'Justified': Walton Goggins on his cerebral criminal - Metro US

‘Justified’: Walton Goggins on his cerebral criminal

We appreciate Boyd Crowder’s attempt at the straight and narrow on the second season of “Justified.” But the Kentucky good ol’ boy who was introduced to audiences as a guy who “likes to get money and blow s— up” by the show’s protagonist, deputy U.S. marshal Raylan Givens, is so much fun to watch doing just that. The season may be winding down, but Boyd’s new, illegal operation is just getting started, so we checked in with actor Walton Goggins to find out more about his character’s scheming ways.

Blue-collar Southerners are often portrayed as caricatures onscreen. How do you make someone like Boyd so real?

This show is not strictly about the South; it’s about rural America. Most of the guys I knew like Boyd growing up [in Georgia] were smart. They were a different kind of intelligent — they didn’t have a degree from Brown, they had a degree in human nature and the human condition, and that is just as valid as anything that one can get in college.

He’s already outsmarted criminals and a coal corporation this season.

The other thing that I am so proud about Boyd is that he is self-taught. So many people in the rural parts of the country are self-taught.
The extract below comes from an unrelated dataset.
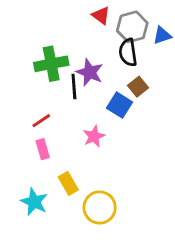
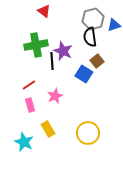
red triangle: (101, 15) -> (44, 11), moved
pink star: (94, 136) -> (55, 96), moved
yellow circle: (100, 207) -> (88, 133), moved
I am self-taught. I left a scholastic scholarship to a small college with $300 in my pocket to move to Los Angeles. I wanted to participate in all of the conversations going on around me, which required a college education and an understanding of the classics — Shakespeare, Somerset Maugham, Hemingway and the rest. It changed my life. That’s what we portray on the show; that’s what Boyd is.

Now your character is attempting to run all criminal activity in his hometown. So how is the “reformed” Boyd of Season 2 different from the white supremacist Boyd who shot a rocket launcher into a church in the pilot episode?

What he’s discovering about himself is that you can actually have a balance, that the world is bigger than just one way of thinking. He’s started looking at the world for the first time as a person who is sober. I don’t mean just sobriety that relates to alcohol, sobriety as a person — a person getting their addictive personality in check. Boyd was off wandering in the desert for 40 days and 40 nights — but don’t think he won’t get into the mix.